**ASSIGNMENT:** Please go line by line through the material and copy each one containing the word "tiện".

══════════════════════════════

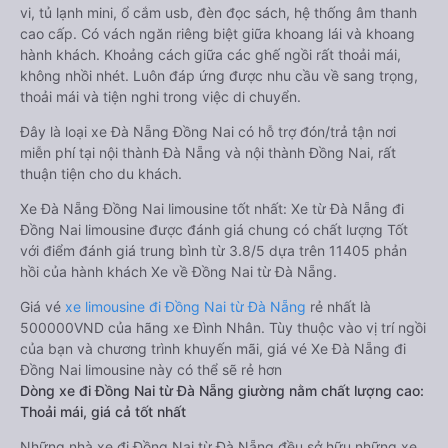
vi, tủ lạnh mini, ổ cắm usb, đèn đọc sách, hệ thống âm thanh
cao cấp. Có vách ngăn riêng biệt giữa khoang lái và khoang
hành khách. Khoảng cách giữa các ghế ngồi rất thoải mái,
không nhồi nhét. Luôn đáp ứng được nhu cầu về sang trọng,
thoải mái và tiện nghi trong việc di chuyển.
Đây là loại xe Đà Nẵng Đồng Nai có hỗ trợ đón/trả tận nơi
miễn phí tại nội thành Đà Nẵng và nội thành Đồng Nai, rất
thuận tiện cho du khách.
Xe Đà Nẵng Đồng Nai limousine tốt nhất: Xe từ Đà Nẵng đi
Đồng Nai limousine được đánh giá chung có chất lượng Tốt
với điểm đánh giá trung bình từ 3.8/5 dựa trên 11405 phản
hồi của hành khách Xe về Đồng Nai từ Đà Nẵng.
Giá vé
xe limousine đi Đồng Nai từ Đà Nẵng
rẻ nhất là
500000VND của hãng xe Đình Nhân. Tùy thuộc vào vị trí ngồi
của bạn và chương trình khuyến mãi, giá vé Xe Đà Nẵng đi
Đồng Nai limousine này có thể sẽ rẻ hơn
Dòng xe đi Đồng Nai từ Đà Nẵng giường nằm chất lượng cao:
Thoải mái, giá cả tốt nhất
Những nhà xe đi Đồng Nai từ Đà Nẵng đều sở hữu những xe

══════════════════════════════

**SOLUTION:**
thoải mái và tiện nghi trong việc di chuyển.
thuận tiện cho du khách.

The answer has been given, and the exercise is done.